Soil Moisture Prediction Using Machine Learning: A Comparative Study of Sensor Technologies and Environmental Factors
Main Article Content
Abstract
Background / Purpose: A major worldwide challenge is the effective use of water resources in agriculture, especially when it comes to the production of deeply rooted crops like coconut, coffee, Cardamom and arecanut. Conventional irrigation techniques frequently use water inefficiently, which can lead to over-irrigation or water stress, which eventually reduces crop productivity and sustainability. In order to transform irrigation techniques through real-time data collecting and astute decision-making, this research focuses on integrating Time Domain Reflectometry (TDR) sensors for continuous and precise soil moisture monitoring.
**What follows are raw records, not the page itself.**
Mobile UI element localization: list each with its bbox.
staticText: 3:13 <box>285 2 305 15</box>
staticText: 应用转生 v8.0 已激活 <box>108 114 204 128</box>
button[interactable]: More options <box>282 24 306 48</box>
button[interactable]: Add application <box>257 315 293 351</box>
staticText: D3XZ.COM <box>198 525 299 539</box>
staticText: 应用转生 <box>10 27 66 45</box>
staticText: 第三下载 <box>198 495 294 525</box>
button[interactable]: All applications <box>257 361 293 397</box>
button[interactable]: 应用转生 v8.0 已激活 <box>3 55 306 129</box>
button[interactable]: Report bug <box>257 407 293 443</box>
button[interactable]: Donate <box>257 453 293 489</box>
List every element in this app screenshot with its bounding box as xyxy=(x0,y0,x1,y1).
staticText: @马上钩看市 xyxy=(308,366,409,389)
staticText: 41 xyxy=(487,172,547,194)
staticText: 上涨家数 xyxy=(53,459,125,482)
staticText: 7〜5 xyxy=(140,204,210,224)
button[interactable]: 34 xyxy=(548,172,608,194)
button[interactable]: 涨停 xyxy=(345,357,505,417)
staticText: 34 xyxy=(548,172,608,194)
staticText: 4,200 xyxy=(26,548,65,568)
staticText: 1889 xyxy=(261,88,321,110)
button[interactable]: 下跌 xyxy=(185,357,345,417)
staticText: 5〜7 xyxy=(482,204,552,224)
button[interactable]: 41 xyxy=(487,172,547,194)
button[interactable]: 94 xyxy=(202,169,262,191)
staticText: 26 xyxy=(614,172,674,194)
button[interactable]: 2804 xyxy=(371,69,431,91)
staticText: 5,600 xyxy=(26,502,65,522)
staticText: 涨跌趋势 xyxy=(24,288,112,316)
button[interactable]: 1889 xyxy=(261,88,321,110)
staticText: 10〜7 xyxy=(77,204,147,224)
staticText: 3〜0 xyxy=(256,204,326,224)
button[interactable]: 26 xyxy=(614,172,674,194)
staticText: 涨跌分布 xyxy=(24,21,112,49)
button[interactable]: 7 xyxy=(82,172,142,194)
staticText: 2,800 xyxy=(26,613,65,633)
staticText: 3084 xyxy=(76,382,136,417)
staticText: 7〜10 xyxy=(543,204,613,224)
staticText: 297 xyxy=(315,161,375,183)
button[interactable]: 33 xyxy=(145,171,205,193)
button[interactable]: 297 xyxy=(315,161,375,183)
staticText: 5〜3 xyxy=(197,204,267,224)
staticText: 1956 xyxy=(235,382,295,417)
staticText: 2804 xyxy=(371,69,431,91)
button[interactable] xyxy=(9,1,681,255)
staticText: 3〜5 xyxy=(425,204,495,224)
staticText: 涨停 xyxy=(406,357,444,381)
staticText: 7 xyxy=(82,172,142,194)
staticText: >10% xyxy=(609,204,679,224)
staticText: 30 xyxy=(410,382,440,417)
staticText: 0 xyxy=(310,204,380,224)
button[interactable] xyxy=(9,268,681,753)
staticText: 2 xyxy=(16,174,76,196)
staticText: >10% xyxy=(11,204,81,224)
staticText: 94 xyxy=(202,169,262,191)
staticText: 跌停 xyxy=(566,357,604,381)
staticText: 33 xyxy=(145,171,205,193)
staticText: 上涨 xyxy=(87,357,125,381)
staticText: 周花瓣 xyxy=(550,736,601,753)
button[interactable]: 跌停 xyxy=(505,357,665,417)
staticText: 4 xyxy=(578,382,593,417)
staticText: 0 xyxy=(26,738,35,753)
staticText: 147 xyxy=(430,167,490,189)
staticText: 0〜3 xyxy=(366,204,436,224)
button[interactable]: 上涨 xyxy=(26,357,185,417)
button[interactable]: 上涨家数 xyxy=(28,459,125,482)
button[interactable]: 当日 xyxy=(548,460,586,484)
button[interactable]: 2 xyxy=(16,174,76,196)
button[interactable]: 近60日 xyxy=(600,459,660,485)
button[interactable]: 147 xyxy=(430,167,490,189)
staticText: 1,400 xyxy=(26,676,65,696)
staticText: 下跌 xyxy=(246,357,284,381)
TDR technology offers a novel way to enable intelligent irrigation systems in agriculture because of its high precision and quick reaction time.
Objective: The main goal of this study is to evaluate the effectiveness of TDR sensors in tracking soil moisture in arecanut cultivation and investigate their potential integration with intelligent irrigation systems to improve water efficiency.
Design/Methodology/Approach: Over the course of 40 days, TDR sensors were tested in the field on several soil types, including clay, loamy, and sandy. Systems for drip and jet irrigation were both assessed. The study, which was backed by a review of the literature and an analysis of experimental data, addressed sensor installation, calibration, and performance tracking.
Findings/Result: TDR sensors outperformed other sensors in arecanut plantations with improved responsiveness and dependability, demonstrating around 98% accuracy. They are the best choice despite being somewhat pricey because to their long-term advantages in accurate watering and substantial water savings. For effective water management and increased crop output, TDR sensors should be installed in moisture-critical zones, making TDR the go-to option for environmentally friendly arecanut farming.
Originality/Value: The contents of the paper are original and have been developed based on insights gathered from secondary sources.
Paper Type: This paper is a conceptual research study that presents a comparative analysis based on secondary data sources.